━━ Data in this exercise ━━

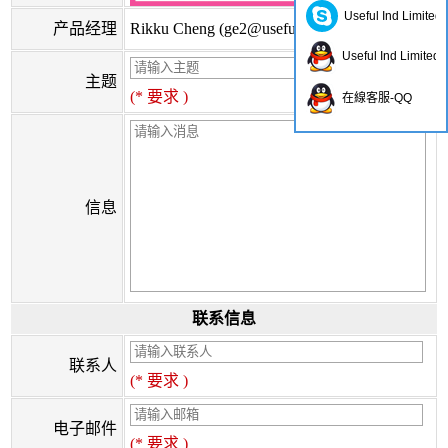
Useful Ind Limited
产品经理
Rikku Cheng (
ge2@usefulhk.com
)
Useful Ind Limited
主题
(* 要求 )
在線客服-QQ
信息
联系信息
联系人
(* 要求 )
电子邮件
(* 要求 )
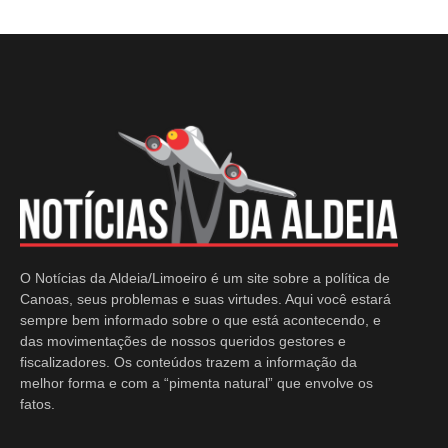
O Notícias da Aldeia/Limoeiro é um site sobre a política de
Canoas, seus problemas e suas virtudes. Aqui você estará
sempre bem informado sobre o que está acontecendo, e
das movimentações de nossos queridos gestores e
fiscalizadores. Os conteúdos trazem a informação da
melhor forma e com a “pimenta natural” que envolve os
fatos.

━━━

● Task requirements
Every line above that includes the string "sobre" should be counted, and the answer should be that number only.

● Task answer
2